Stereotype threat refers to the worry that one could confirm (or be seen as confirming) a negative stereotype. Social identity threat refers to broader situational cues that sign that one's identity may be devalued in a setting.
When people enter settings in which a group they belong faces a negative stereotype, they tend to be vigilant for cues indicating that others may view them through the lens of a negative stereotype. More than 400 studies show that stereotype threat triggers a network of affective processes to undermine performance on challenging cognitive and social tasks. Trying to suppress this monitoring process and emotional response takes up working-memory resources and undermines executive functioning, ultimately weakening performance.
Millennials that are from an underrepresented group face challenges that those in the majority group simply don't fully understand.
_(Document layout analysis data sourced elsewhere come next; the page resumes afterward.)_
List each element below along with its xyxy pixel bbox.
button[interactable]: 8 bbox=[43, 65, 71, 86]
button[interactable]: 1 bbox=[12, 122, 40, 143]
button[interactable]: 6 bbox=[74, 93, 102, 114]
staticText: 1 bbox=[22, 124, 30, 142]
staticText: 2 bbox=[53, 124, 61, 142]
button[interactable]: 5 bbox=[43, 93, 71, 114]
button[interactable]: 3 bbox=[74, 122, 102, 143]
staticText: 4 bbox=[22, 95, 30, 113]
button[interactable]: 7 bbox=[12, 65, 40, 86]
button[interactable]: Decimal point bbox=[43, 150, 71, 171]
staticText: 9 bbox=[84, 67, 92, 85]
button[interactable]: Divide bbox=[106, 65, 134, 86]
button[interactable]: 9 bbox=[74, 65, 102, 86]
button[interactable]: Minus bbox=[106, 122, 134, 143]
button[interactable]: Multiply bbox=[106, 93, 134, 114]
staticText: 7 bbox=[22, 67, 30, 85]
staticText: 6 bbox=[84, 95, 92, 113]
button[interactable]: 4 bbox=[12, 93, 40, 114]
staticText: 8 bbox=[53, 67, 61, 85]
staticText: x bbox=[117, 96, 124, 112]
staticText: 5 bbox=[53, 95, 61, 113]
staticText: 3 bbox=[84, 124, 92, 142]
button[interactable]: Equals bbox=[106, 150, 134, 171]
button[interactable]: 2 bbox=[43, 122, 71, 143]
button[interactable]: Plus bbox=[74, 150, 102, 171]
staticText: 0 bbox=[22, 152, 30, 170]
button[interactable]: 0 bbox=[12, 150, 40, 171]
As such, individuals, teams, and organizations need to pay special attention to seemingly simple things to ensure we create equality:
Interpersonal cues in an environment (lewd jokes and nonverbal behavior) can conveys to millennials that they are not fully respected as work partners.
Millennials facing a stereotype are vigilant for potential instances of bias and may discount feedback when their group membership is known.
Although organizational mindsets do not explicitly reference social group differences, the exclusionary message of the fixed mindset (ex. forced distribution ratings), can trigger identity threat for Millennials who belong to a group impugned by negative stereotypes.